What this task involves: In the listing below, find the line containing "RELACIONADOS" and the line containing "participar en los". Repeat exactly those two lines and every line between them, nothing more.

Supplied material:
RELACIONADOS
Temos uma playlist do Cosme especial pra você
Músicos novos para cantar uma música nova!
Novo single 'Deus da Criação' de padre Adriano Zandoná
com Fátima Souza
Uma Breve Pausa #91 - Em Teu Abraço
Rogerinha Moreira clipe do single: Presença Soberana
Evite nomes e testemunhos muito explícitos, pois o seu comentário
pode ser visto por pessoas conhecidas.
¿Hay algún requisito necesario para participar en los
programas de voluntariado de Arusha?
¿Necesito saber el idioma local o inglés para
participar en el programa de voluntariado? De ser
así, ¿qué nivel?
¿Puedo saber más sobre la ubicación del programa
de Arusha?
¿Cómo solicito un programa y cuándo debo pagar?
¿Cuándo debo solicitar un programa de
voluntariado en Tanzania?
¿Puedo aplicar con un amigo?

...

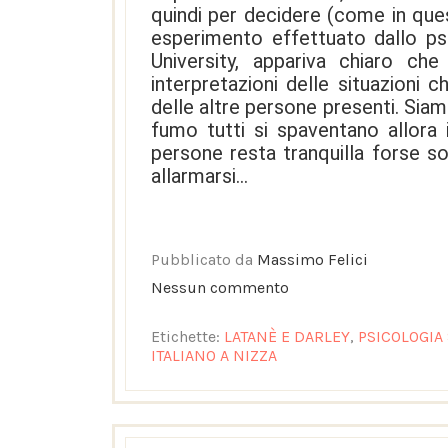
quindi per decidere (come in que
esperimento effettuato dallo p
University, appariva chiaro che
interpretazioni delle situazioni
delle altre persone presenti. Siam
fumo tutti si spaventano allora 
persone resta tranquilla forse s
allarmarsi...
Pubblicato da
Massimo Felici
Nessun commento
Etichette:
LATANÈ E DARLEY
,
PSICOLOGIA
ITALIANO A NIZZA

Finished exercise:
RELACIONADOS
Temos uma playlist do Cosme especial pra você
Músicos novos para cantar uma música nova!
Novo single 'Deus da Criação' de padre Adriano Zandoná
com Fátima Souza
Uma Breve Pausa #91 - Em Teu Abraço
Rogerinha Moreira clipe do single: Presença Soberana
Evite nomes e testemunhos muito explícitos, pois o seu comentário
pode ser visto por pessoas conhecidas.
¿Hay algún requisito necesario para participar en los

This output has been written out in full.